Let’s do user-mode hooking!

Below a simple diagram on how does user-mode hooking works. Let’s assume that FncA calls FncB and then gives control back to FncA.

graph LR
    B[FncB] --> A[FncA]
    A[FncA] --> B[FncB]

And, instead, we want to call FncC instead of FncB. How can I achieve that?
I can in practice place a hook on FncB such that we will perform a jump to FncC and execute that instead of FncB.

graph LR
    
    A[FncA] --> B[FncB]
    B -.-> C[FncC]
    C -.-> A

The dashed line shows that FncB won’t be executed rather the control will be passed on to FncC and FncC can decide what to do. That’s how most AVs work these days to detect malicious things during runtime.

Now that we know what we can do with user-mode hooking.
Let’s write a hook for it, our function should have the same parameters and it’s types. Let’s name our function as hk_CreateIpForwardEntry.

Our function hk_CreateIpForwardEntry will have a simple mechanism, we will monitor for calls containing specific dwForwardDest and dwForwardMask, which are Network Destination and Netmask respectively(see route table above) and if the request to create a route entry contains those we will simply return NO_ERROR and the VPN service will think that the route is added to the table.

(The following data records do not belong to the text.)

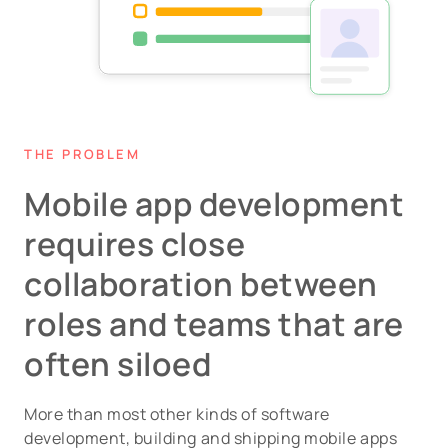
THE PROBLEM
Mobile app development
requires close
collaboration between
roles and teams that are
often siloed
More than most other kinds of software
development, building and shipping mobile apps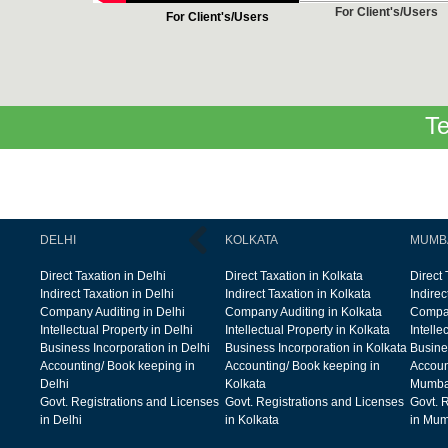
For Client's/Users
For Client's/Users
Te
DELHI
KOLKATA
MUMB
Direct Taxation in Delhi
Direct Taxation in Kolkata
Direct
Indirect Taxation in Delhi
Indirect Taxation in Kolkata
Indire
Company Auditing in Delhi
Company Auditing in Kolkata
Compan
Intellectual Property in Delhi
Intellectual Property in Kolkata
Intelle
Business Incorporation in Delhi
Business Incorporation in Kolkata
Busine
Accounting/ Book keeping in
Accounting/ Book keeping in
Accoun
Delhi
Kolkata
Mumba
Govt. Registrations and Licenses
Govt. Registrations and Licenses
Govt. 
in Delhi
in Kolkata
in Mum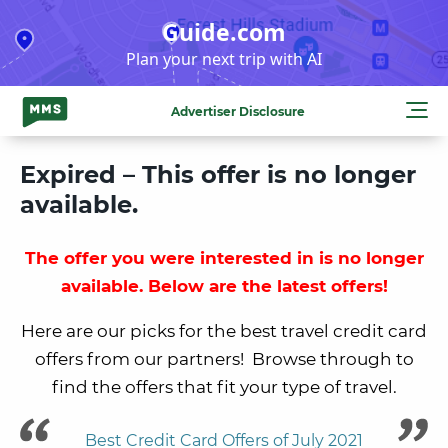
Skip
Guide.com
to
Plan your next trip with AI
content
Advertiser Disclosure
Expired – This offer is no longer
available.
The offer you were interested in is no longer
available. Below are the latest offers!
Here are our picks for the best travel credit card
offers from our partners! Browse through to
find the offers that fit your type of travel.
Best Credit Card Offers of July 2021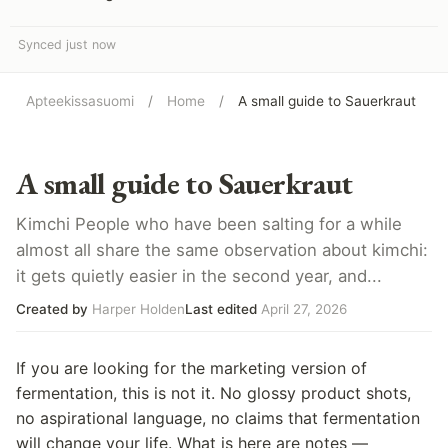
Synced just now
Apteekissasuomi
/
Home
/
A small guide to Sauerkraut
A small guide to Sauerkraut
Kimchi People who have been salting for a while
almost all share the same observation about kimchi:
it gets quietly easier in the second year, and...
Created by
Harper Holden
Last edited
April 27, 2026
If you are looking for the marketing version of
fermentation, this is not it. No glossy product shots,
no aspirational language, no claims that fermentation
will change your life. What is here are notes —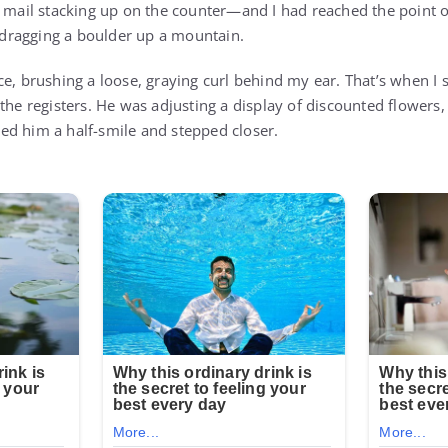
, mail stacking up on the counter—and I had reached the point
e dragging a boulder up a mountain.
e, brushing a loose, graying curl behind my ear. That’s when I s
the registers. He was adjusting a display of discounted flowers, 
fered him a half-smile and stepped closer.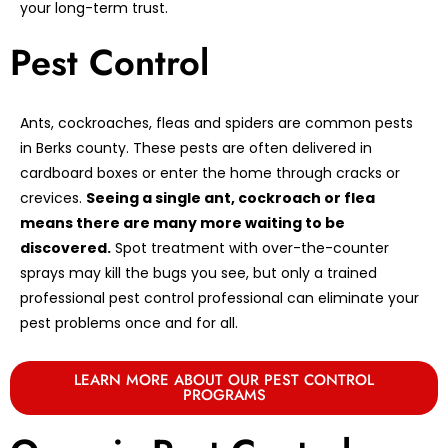
your long-term trust.
Pest Control
Ants, cockroaches, fleas and spiders are common pests
in Berks county. These pests are often delivered in
cardboard boxes or enter the home through cracks or
crevices.
Seeing a single ant, cockroach or flea
means there are many more waiting to be
discovered.
Spot treatment with over-the-counter
sprays may kill the bugs you see, but only a trained
professional pest control professional can eliminate your
pest problems once and for all.
LEARN MORE ABOUT OUR PEST CONTROL
PROGRAMS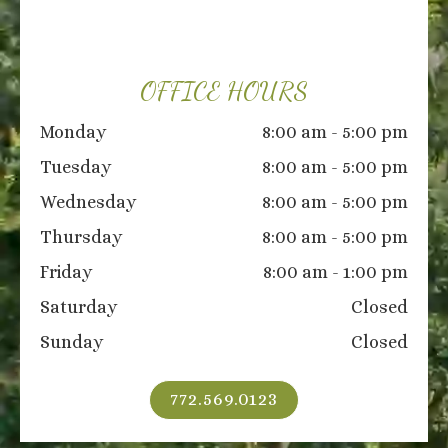
OFFICE HOURS
Monday
8:00 am - 5:00 pm
Tuesday
8:00 am - 5:00 pm
Wednesday
8:00 am - 5:00 pm
Thursday
8:00 am - 5:00 pm
Friday
8:00 am - 1:00 pm
Saturday
Closed
Sunday
Closed
772.569.0123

We know that our VPN will try to create an entry with dwForwardDest set to 192.168.2.0 and dwForwardMask set to 255.255.255.0. We need to convert them to DWORDs with little-endian ordering;
192.168.2.0 -> 174272
255.255.255.0 -> 16777215

We will use OutputDebugString to output logs from our hk_CreateIpForwardEntry and use DbgView to view them.

After changing some memory bytes of the running VPN Service (heh), we see the output from our own bytes:
Hooked CreateIpForwardEntry @FUNC_ADDRESS
But the entry is already present in the route table so the VPN service won’t try to create it again, so let’s delete it to trigger the process :D

And, now we got a reliable way to access devices on our LAN :D.
Source code is not going to be provided for obvious reasons.